Kembali langkah kaki tegap itu menyusuri jalan setapak menuju desa. Sejenak berhenti di sebuah pohon tumbang. Memetik jamur lalu memasukkan ke dalam kantong yang dijalin dari anyaman. Hanya mengambil secukupnya untuk sayur hari ini. Menyisakan untuk para masyarakat yang mungkin besok masuk ke hutan dan membutuhkan bahan makanan untuk dimasak. Hingga kemudian langkahnya kembali memasuki desa. Sebuah tempat yang hanya terdiri dari bangunan berdinding bilik. Saat ini desa sepi karena anak-anak sedang berangkat ke sekolah. Sementara orang dewasa s berada di sawah atau ladang.
Memasuki pekarangan rumah, beberapa buah motor berada di sana. Ia tahu, itu adalah William, sahabat lamanya dari kota yang kini menjadi pengusaha.
"Halo apa kabar." William segera mengejarnya lalu menjabat tangan Ahmad erat.
"Baik, mari duduk." Ia mempersilahkan sang tamu menaiki bale-bale. Kemudian menyerahkan kantong yang sudah penuh dengan berbagai jenis sayuran dan bumbu dapur pada istrinya.
Kedua sahabat itu bercerita tentang masa lalu. Mengenang saat masih menjadi bagian dari kota. Saling bertanya dan bercerita tentang kisah dan teman lama. Ahmad banyak mendengar, William banyak berbicara. Mereka bagai dua orang yang memang ditakdirkan menjadi sahabat. Hingga akhirnya William bertanya.
"Bagaimana kabar Embun?"
"Baik, dia mungkin sedang ke kebun."
"Seharusnya dia sekolah di Bandung."
"Tidak, kota akan mengubah hidupnya. Aku lebih suka dia di sini."
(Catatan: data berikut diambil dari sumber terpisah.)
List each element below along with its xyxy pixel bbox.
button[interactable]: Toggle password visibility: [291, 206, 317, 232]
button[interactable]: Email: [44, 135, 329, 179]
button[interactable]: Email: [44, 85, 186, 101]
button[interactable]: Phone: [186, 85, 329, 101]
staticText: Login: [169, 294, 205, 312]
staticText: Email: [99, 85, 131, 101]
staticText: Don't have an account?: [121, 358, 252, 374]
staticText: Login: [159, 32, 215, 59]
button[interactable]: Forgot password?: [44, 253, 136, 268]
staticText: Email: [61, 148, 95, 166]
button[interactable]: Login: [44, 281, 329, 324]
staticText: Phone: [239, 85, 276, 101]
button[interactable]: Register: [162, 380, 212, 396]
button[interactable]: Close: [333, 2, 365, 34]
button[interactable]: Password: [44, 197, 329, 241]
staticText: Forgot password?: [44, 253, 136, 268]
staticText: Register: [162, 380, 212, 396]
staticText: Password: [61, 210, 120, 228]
"Bukankah sudah waktunya untuk menikah?"
"Ya, dia akan menikah di sini, dengan orang sini. Mewarisi hutan dan segala isinya. Untuk kebutuhan anak cucu mereka kelak."
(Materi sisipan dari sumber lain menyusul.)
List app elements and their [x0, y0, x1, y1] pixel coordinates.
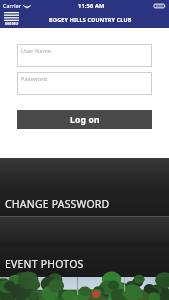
staticText: Carrier — [3, 2, 22, 9]
staticText: BOGEY HILLS COUNTRY CLUB — [49, 16, 132, 23]
staticText: Log on — [70, 114, 100, 126]
button[interactable]: Menu — [3, 11, 20, 28]
staticText: 11:56 AM — [78, 2, 105, 10]
button[interactable]: Password — [17, 72, 152, 95]
staticText: EVENT PHOTOS — [5, 257, 84, 271]
staticText: Password — [21, 75, 47, 82]
staticText: User Name — [21, 47, 52, 54]
button[interactable]: User Name — [17, 44, 152, 67]
button[interactable]: EVENT PHOTOS — [0, 217, 169, 277]
staticText: CHANGE PASSWORD — [5, 197, 110, 211]
button[interactable]: CHANGE PASSWORD — [0, 158, 169, 217]
button[interactable]: Log on — [17, 110, 152, 129]
staticText: MENU — [5, 21, 19, 27]
button[interactable]: Event photo — [0, 277, 169, 300]
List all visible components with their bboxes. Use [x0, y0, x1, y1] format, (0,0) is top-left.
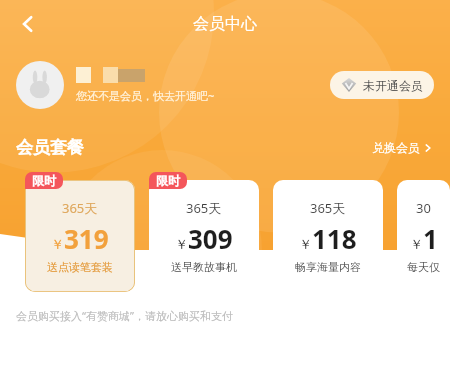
staticText: ￥	[51, 236, 64, 252]
staticText: 会员套餐	[16, 137, 84, 158]
staticText: ￥	[175, 236, 188, 252]
staticText: 您还不是会员，快去开通吧~	[76, 88, 215, 103]
staticText: 会员购买接入“有赞商城”，请放心购买和支付	[16, 308, 233, 323]
button[interactable]: 365天	[25, 180, 135, 292]
staticText: 送早教故事机	[171, 260, 237, 274]
staticText: 365天	[62, 199, 98, 217]
button[interactable]: Back	[8, 4, 48, 44]
staticText: 畅享海量内容	[295, 260, 361, 274]
staticText: 118	[312, 221, 357, 256]
button[interactable]: 兑换会员	[368, 136, 436, 159]
staticText: 365天	[310, 199, 346, 217]
button[interactable]: Avatar	[16, 61, 64, 109]
button[interactable]: 365天	[273, 180, 383, 292]
staticText: 未开通会员	[363, 78, 423, 93]
button[interactable]: 未开通会员	[330, 71, 434, 99]
staticText: 限时	[32, 173, 56, 188]
staticText: 限时	[156, 173, 180, 188]
staticText: 1	[423, 221, 438, 256]
staticText: 送点读笔套装	[47, 260, 113, 274]
staticText: 309	[188, 221, 233, 256]
staticText: 兑换会员	[372, 140, 420, 155]
staticText: 会员中心	[193, 14, 257, 34]
staticText: 每天仅	[407, 260, 440, 274]
staticText: ￥	[410, 236, 423, 252]
button[interactable]: 365天	[149, 180, 259, 292]
button[interactable]: 30	[397, 180, 450, 292]
staticText: 30	[416, 199, 431, 217]
staticText: ￥	[299, 236, 312, 252]
staticText: 365天	[186, 199, 222, 217]
staticText: 319	[64, 221, 109, 256]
Mendengar itu, tubuh William menegang. Sesuatu yang sudah sangat lama ingin diketahuinya.
"Apakah hutan itu akan diwariskan pada Embun?"
"Ya, dia adalah anakku satu-satunya."
"Apa kamu yakin dia tidak akan menjualnya?"
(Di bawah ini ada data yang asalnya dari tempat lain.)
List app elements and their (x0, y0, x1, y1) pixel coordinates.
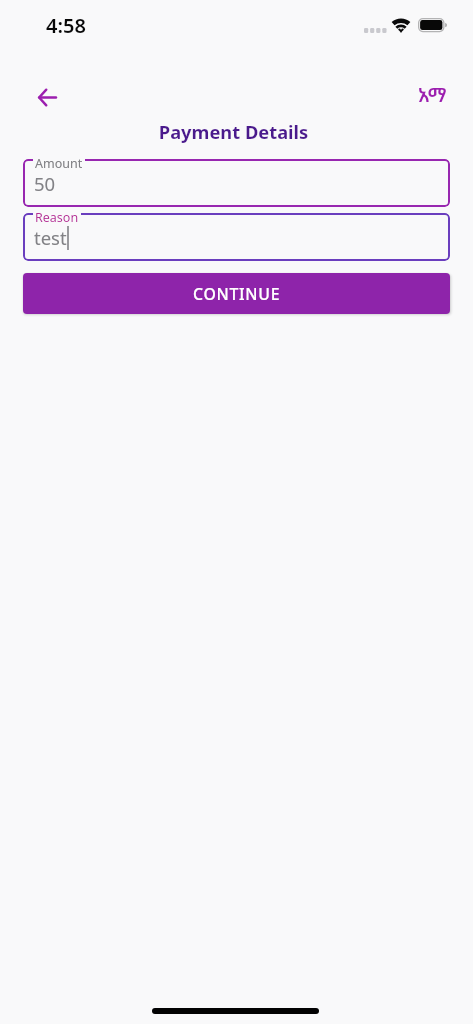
button[interactable]: Amount (23, 159, 450, 207)
staticText: አማ (418, 81, 447, 108)
staticText: 4:58 (46, 12, 86, 39)
staticText: 50 (34, 171, 56, 196)
other: Battery full (418, 18, 449, 33)
button[interactable]: Back (30, 81, 63, 114)
button[interactable]: CONTINUE (23, 273, 450, 314)
button[interactable]: Reason (23, 213, 450, 261)
other: Cellular signal (364, 28, 386, 33)
button[interactable]: አማ (418, 81, 447, 108)
other: Wi-Fi (390, 16, 414, 36)
staticText: test (34, 225, 67, 250)
staticText: Payment Details (0, 119, 467, 144)
staticText: CONTINUE (193, 283, 281, 305)
staticText: Reason (35, 209, 79, 226)
staticText: Amount (35, 155, 83, 172)
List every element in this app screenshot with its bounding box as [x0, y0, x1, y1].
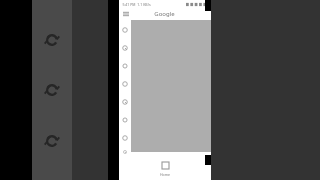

Ahmad menatap William. "Tidak ada pembeli di sini. Semua paham akan pentingnya hutan untuk kelangsungan hidup."
William hanya mengangguk. Sahabatnya ini sangat keras kepala jika menyangkut tentang hutan. Tapi ia memiliki agenda sendiri sehingga datang kemari. Sebagai pengusaha kayu lapis dan properti, perusahaannya sangat membutuhkan keberadaan hutan ini.
***
"Pa, aku tidak mencintai Embun! Bagaimana bisa menikahinya?" Teriak Darius saat William mengajaknya bicara begitu tiba di kota.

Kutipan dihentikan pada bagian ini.